**Assignment**
How many of the lines in the data contain "flange"? Give only the number.

**Material supplied**
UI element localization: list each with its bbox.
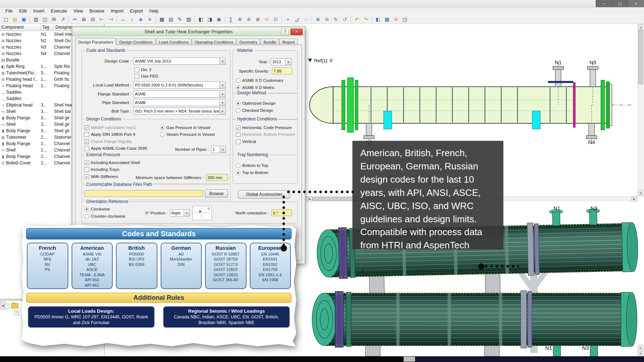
asme-iid-metric-radio[interactable]: ASME II D Metric xyxy=(236,85,274,90)
scroll-down-icon[interactable]: ▼ xyxy=(638,190,643,196)
zoom-out-icon[interactable]: ⊖ xyxy=(323,15,331,24)
min-stiffener-space-field[interactable]: 300 mm xyxy=(206,174,228,181)
north-orientation-field[interactable]: 0 ° xyxy=(271,209,292,216)
code-case-2695-checkbox[interactable]: Apply ASME Code Case 2695 xyxy=(84,146,147,151)
menu-insert[interactable]: Insert xyxy=(30,8,48,14)
with-stiffeners-checkbox[interactable]: ✓With Stiffeners xyxy=(84,174,118,179)
including-trays-checkbox[interactable]: Including Trays xyxy=(84,167,119,172)
specific-gravity-field[interactable]: 7.85 xyxy=(272,68,292,74)
flange-rigidity-checkbox[interactable]: ✓Check Flange Rigidity xyxy=(84,139,132,144)
zero-position-select[interactable]: Right▼ xyxy=(170,209,190,217)
mail-icon[interactable]: ✉ xyxy=(50,15,58,24)
sum-icon[interactable]: ∑ xyxy=(227,15,235,24)
eye-icon[interactable]: ◉ xyxy=(215,15,223,24)
minimize-button[interactable]: ─ xyxy=(596,0,612,7)
open-folder-icon[interactable]: ▤ xyxy=(11,15,19,24)
layers-icon[interactable]: ▨ xyxy=(185,15,193,24)
year-select[interactable]: 2013▼ xyxy=(271,58,292,65)
browse-button[interactable]: Browse xyxy=(205,189,228,198)
menu-execute[interactable]: Execute xyxy=(48,8,70,14)
panel-table-icon[interactable]: ▩ xyxy=(383,15,391,24)
sketch-icon[interactable]: ✎ xyxy=(176,15,184,24)
globe-blue-icon[interactable]: ⊕ xyxy=(236,15,244,24)
tab-design-conditions[interactable]: Design Conditions xyxy=(116,39,155,45)
vertical-scrollbar[interactable]: ▲ ▼ xyxy=(638,24,643,196)
refresh-green-icon[interactable]: ↺ xyxy=(341,15,349,24)
tab-operating-conditions[interactable]: Operating Conditions xyxy=(192,39,236,45)
help-button[interactable]: ? xyxy=(281,29,289,35)
maximize-button[interactable]: ▢ xyxy=(612,0,628,7)
section-icon[interactable]: ▧ xyxy=(167,15,175,24)
scroll-up-icon[interactable]: ▲ xyxy=(638,24,643,30)
dimension-h-icon[interactable]: ↔ xyxy=(119,15,127,24)
bottom-to-top-radio[interactable]: Bottom to Top xyxy=(236,163,268,168)
div2-checkbox[interactable]: Div. 2 xyxy=(135,67,151,72)
horizontal-code-pressure-checkbox[interactable]: ✓Horizontal, Code Pressure xyxy=(236,125,292,130)
tree-expander-minus[interactable]: − xyxy=(5,304,10,308)
column-tag[interactable]: Tag xyxy=(41,24,54,31)
collapse-panel-button[interactable]: ◀ xyxy=(0,301,5,310)
top-to-bottom-radio[interactable]: Top to Bottom xyxy=(236,170,268,175)
scroll-right-icon[interactable]: ▶ xyxy=(631,197,637,202)
dimension-v-icon[interactable]: ↕ xyxy=(128,15,136,24)
tab-load-conditions[interactable]: Load Conditions xyxy=(156,39,191,45)
counter-clockwise-radio[interactable]: Counter-clockwise xyxy=(84,214,125,219)
dialog-titlebar[interactable]: Shell and Tube Heat Exchanger Properties… xyxy=(72,27,305,36)
scrollbar-thumb[interactable] xyxy=(638,30,643,84)
export-icon[interactable]: ↗ xyxy=(59,15,67,24)
menu-browse[interactable]: Browse xyxy=(86,8,108,14)
marker-icon[interactable]: ◈ xyxy=(137,15,145,24)
menu-import[interactable]: Import xyxy=(108,8,127,14)
close-button[interactable]: × xyxy=(628,0,644,7)
dialog-close-button[interactable]: × xyxy=(291,29,303,35)
resize-icon[interactable]: ◿ xyxy=(293,15,301,24)
rss-icon[interactable]: ≋ xyxy=(392,15,400,24)
zoom-in-icon[interactable]: ⊕ xyxy=(314,15,322,24)
tab-report[interactable]: Report xyxy=(279,39,298,45)
new-file-icon[interactable]: ▢ xyxy=(2,15,10,24)
local-load-select[interactable]: PD 5500 2006 G.2.8:01-2009(Nozzles)▼ xyxy=(133,81,226,89)
grid-icon[interactable]: ⊞ xyxy=(80,15,88,24)
align-left-icon[interactable]: ⊢ xyxy=(98,15,106,24)
undo-icon[interactable]: ↶ xyxy=(353,15,361,24)
taskbar-item[interactable] xyxy=(404,357,415,362)
design-code-select[interactable]: ASME VIII July 2013▼ xyxy=(133,58,226,65)
menu-export[interactable]: Export xyxy=(127,8,146,14)
move-icon[interactable]: + xyxy=(284,15,292,24)
calculator-icon[interactable]: ⊡ xyxy=(272,15,280,24)
refresh-blue-icon[interactable]: ↻ xyxy=(332,15,340,24)
number-of-pipes-select[interactable]: 1▼ xyxy=(211,146,226,153)
gear-icon[interactable]: ⊚ xyxy=(254,15,262,24)
globe-green-icon[interactable]: ⊛ xyxy=(245,15,253,24)
table-icon[interactable]: ▦ xyxy=(158,15,166,24)
checked-design-radio[interactable]: Checked Design xyxy=(236,108,273,113)
export-drawing-icon[interactable]: ◳ xyxy=(401,15,409,24)
panel-left-icon[interactable]: ◧ xyxy=(374,15,382,24)
tab-design-parameters[interactable]: Design Parameters xyxy=(75,38,116,45)
folder-icon[interactable] xyxy=(11,303,18,308)
cut-icon[interactable]: ✂ xyxy=(71,15,79,24)
bolt-type-select[interactable]: ISO, Pitch 3 mm when > M24; Tensile stre… xyxy=(133,108,226,115)
north-compass-widget[interactable]: 0 ▲ xyxy=(192,206,212,220)
search-icon[interactable]: ◌ xyxy=(302,15,310,24)
clockwise-radio[interactable]: Clockwise xyxy=(84,207,110,212)
menu-edit[interactable]: Edit xyxy=(16,8,30,14)
horizontal-bottom-pressure-checkbox[interactable]: Horizontal, Bottom Pressure xyxy=(236,132,295,137)
print-icon[interactable]: ▥ xyxy=(32,15,40,24)
view-back-icon[interactable]: ◨ xyxy=(206,15,214,24)
flange-standard-select[interactable]: ASME▼ xyxy=(133,90,226,98)
menu-help[interactable]: Help xyxy=(146,8,162,14)
menu-view[interactable]: View xyxy=(70,8,86,14)
pipe-standard-select[interactable]: ASME▼ xyxy=(133,99,226,106)
column-component[interactable]: Component xyxy=(0,24,41,31)
scroll-left-icon[interactable]: ◀ xyxy=(306,197,312,202)
coins-icon[interactable]: ⊙ xyxy=(263,15,271,24)
menu-file[interactable]: File xyxy=(2,8,16,14)
tab-bundle[interactable]: Bundle xyxy=(260,39,279,45)
including-associated-shell-checkbox[interactable]: ✓Including Associated Shell xyxy=(84,160,140,165)
gas-pressure-radio[interactable]: Gas Pressure in Vessel xyxy=(160,125,210,130)
scroll-down-icon[interactable]: ▼ xyxy=(638,351,643,357)
mawp-checkbox[interactable]: ✓MAWP calculation req'd. xyxy=(84,125,137,130)
use-ped-checkbox[interactable]: Use PED xyxy=(135,74,158,79)
view-front-icon[interactable]: ◧ xyxy=(197,15,205,24)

**Written response**
2